Do You Like Losing Money?

That's what most people who are investing are actually doing, because they're afraid to lose money.

I meet and speak to people all of the time who are either really conservative with their investments or people who claim they are aggressive, but then can't handle the fluctuations in their portfolio, because they only like the upside potential of aggressive investing.

There are two certainties with the market:

  1. It will go down
  2. It will go back up and so far it's always continued to go up more than it goes down

By investing in too conservative a manner, especially when you have a very long time horizon, you are basically guaranteeing the fact that you are going to get returns that are lower than what you could - and in my opinion - should be getting.

What's the Difference?

The difference is absolutely massive. Now I don't know what the market is going to do in the future, but it's a fair assumption for me to say that a Moderate Conservative portfolio should return somewhere in the range of 4.0% over the long-term and a Moderate Aggressive portfolio should return somewhere in the range of 7.0%.

If you invest $500/month for 30 years, the Moderate Aggressive portfolio would be worth $260,000 moreYou have to start learning that by playing it safe, you're actually LOSING money. Now, if you decided to play it super safe and try and save for retirement by buying a bunch of GICs, well you basically just "Guaranteed" that you're going to have a terrible retirement, unless you have the ability to save thousands of dollars a month.

I understand your fear

We have all heard horror stories about investing. Almost everyone I talk to has lost money in the stock market at some point or another, especially if they're a little older. But, they never had to lose money, they just made a choice to lose money.

What do I mean?

People only lose money in the stock market when they do one of two things:

  1. Gamble
  2. Sell when the market is down

Everyone can avoid the gamble. I know the idea of hitting it rich is awesome, but in order to make good, consistent money in the market, it's going to be a long process. Don't buy individual stocks with the hope that you're going to make it big. Don't ever put all of your eggs in one basket and never buy a mutual fund or a stock off of an advisor who is selling it to you because it had record returns the year before. If that's the crap your advisor talks to you about, fire him or her today and move your money. I will tell you a million times if I have to, not one person on this planet knows which stock or fund is going to do better than the next. How would they? I can assure you that if your guy was that good, he would never bother talking to anyone. 

If they're so sure about risking your future, ask them if they're willing to mortgage their house against it.

Next, learn not to panic when the market drops. I know it sucks when it appears that you've lost money.
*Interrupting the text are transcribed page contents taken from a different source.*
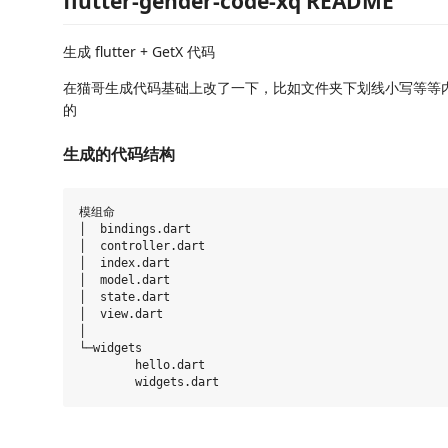
flutter-gender-code-xq README
生成 flutter + GetX 代码
在猫哥生成代码基础上改了一下，比如文件夹下划线小写等等
的
生成的代码结构
模组命

│  bindings.dart

│  controller.dart

│  index.dart

│  model.dart

│  state.dart

│  view.dart

│

└─widgets

        hello.dart
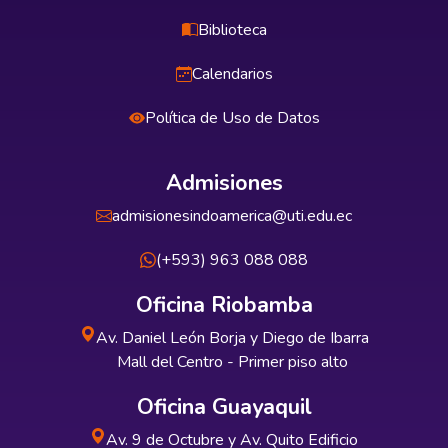
Biblioteca
Calendarios
Política de Uso de Datos
Admisiones
admisionesindoamerica@uti.edu.ec
(+593) 963 088 088
Oficina Riobamba
Av. Daniel León Borja y Diego de Ibarra
Mall del Centro - Primer piso alto
Oficina Guayaquil
Av. 9 de Octubre y Av. Quito Edificio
I know it's easy to blame an advisor and move on to the next guy, but if you're invested in a well-diversified, low cost portfolio, it WILL go back up. It always does. The only time you actually lose money is the moment you sell.

I always ask clients this. If your house, which is worth $400,000 today, dropped to $200,000 tomorrow, would you sell it?

Of course you wouldn't, because everyone understands real estate and understands that your house is now undervalued. You'd probably be thinking about buying a rental property if that happened. I know I would.

So why is the market different? It shouldn't be, but it is, because people don't get it and are afraid. The real truth is that the stock market usually crushes the real estate market and it's way safer, but people think it's the exact opposite.